Set a per-user connection limit when you create the user:
ALTER USER myuser CONNECTION LIMIT 50;And review postgresql.conf's max_connections (default: 100). Each connection consumes ~5–10 MB of RAM at idle — size accordingly, or use a connection pooler like PgBouncer in front of PostgreSQL for high-concurrency workloads.
Enable query logging for slow queries
One line in postgresql.conf gives you visibility into what is making your application slow:
log_min_duration_statement = 1000 # log queries taking over 1 secondReload after changing:
sudo systemctl reload postgresql@18-mainSlow query logs land at /var/log/postgresql/postgresql-18-main.log.
Troubleshooting
psql: error: connection to server ... failed: FATAL: password authentication failed
The user's database password is wrong, or pg_hba.conf is routing the connection to a different auth method than you expect. Check which rule matches:
sudo grep "^host\|^local" /etc/postgresql/18/main/pg_hba.confRules are evaluated top-to-bottom; the first match wins.
psql: error: connection to server ... failed: Connection refused
Either PostgreSQL is not running, or it is not listening on the address you are connecting to:
sudo systemctl status postgresql@18-main
sudo ss -tlnp | grep 5432If the second command shows 127.0.0.1:5432 and you are connecting from a remote host, you have not set listen_addresses = '*' and restarted.
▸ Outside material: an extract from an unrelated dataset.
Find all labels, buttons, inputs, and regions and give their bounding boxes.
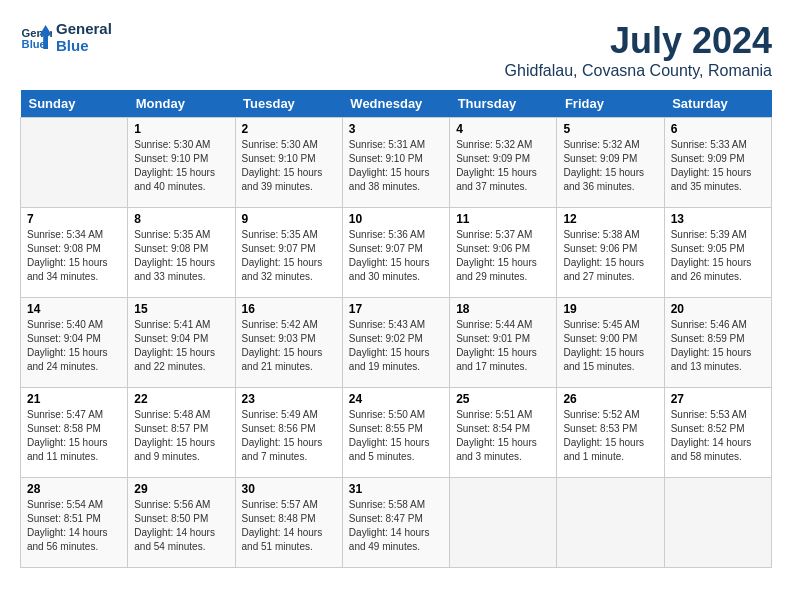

FATAL: remaining connection slots are reserved for non-replication superuser connections
You have hit max_connections. Either raise the limit in postgresql.conf (restart required), kill idle connections, or add PgBouncer. Short-term:
SELECT pid, usename, application_name, state, query_start
FROM pg_stat_activity
WHERE state = 'idle'
ORDER BY query_start;
SELECT pg_terminate_backend(pid) FROM pg_stat_activity WHERE state = 'idle';pg_lsclusters shows status down
The cluster failed to start. Check the log:
sudo journalctl -u postgresql@18-main --no-pager -n 50
sudo tail -n 50 /var/log/postgresql/postgresql-18-main.logThe most common cause on a fresh install is a port conflict — something else is on 5432.
Useful Commands
| Task | Command |
|---|---|
| Start PostgreSQL | sudo systemctl start postgresql@18-main |
| Stop PostgreSQL | sudo systemctl stop postgresql@18-main |
| Restart PostgreSQL | sudo systemctl restart postgresql@18-main |
| Reload config (no downtime) | sudo systemctl reload postgresql@18-main |
| Check status | sudo systemctl status postgresql@18-main |
| List clusters | pg_lsclusters |
| Connect as postgres | sudo -u postgres psql |
| Connect as app user (TCP) | psql -h 127.0.0.1 -U myuser -d mydb |
| View active connections | SELECT * FROM pg_stat_activity; |
| Config directory | /etc/postgresql/18/main/ |
| Data directory | /var/lib/postgresql/18/main/ |
| Log file | /var/log/postgresql/postgresql-18-main.log |
Conclusion
The PGDG script does the hard work — one command and you have a current, maintained PostgreSQL 18 instead of whatever Ubuntu decided to freeze years ago. What turns a running database into one you would actually trust with production data is everything after that: scram-sha-256 authentication everywhere, a dedicated application user with scoped grants, connection limits that cannot bring the server down, and remote access locked to the specific IP that needs it rather than the whole internet.
PostgreSQL is conservative by default and loud when you get it wrong — lean on that. The logs are clear, pg_stat_activity shows you exactly what is connected, and pg_hba.conf gives you precise control over who can reach what. Get those three things right and the database becomes the boring, reliable part of your stack — which is the only acceptable outcome.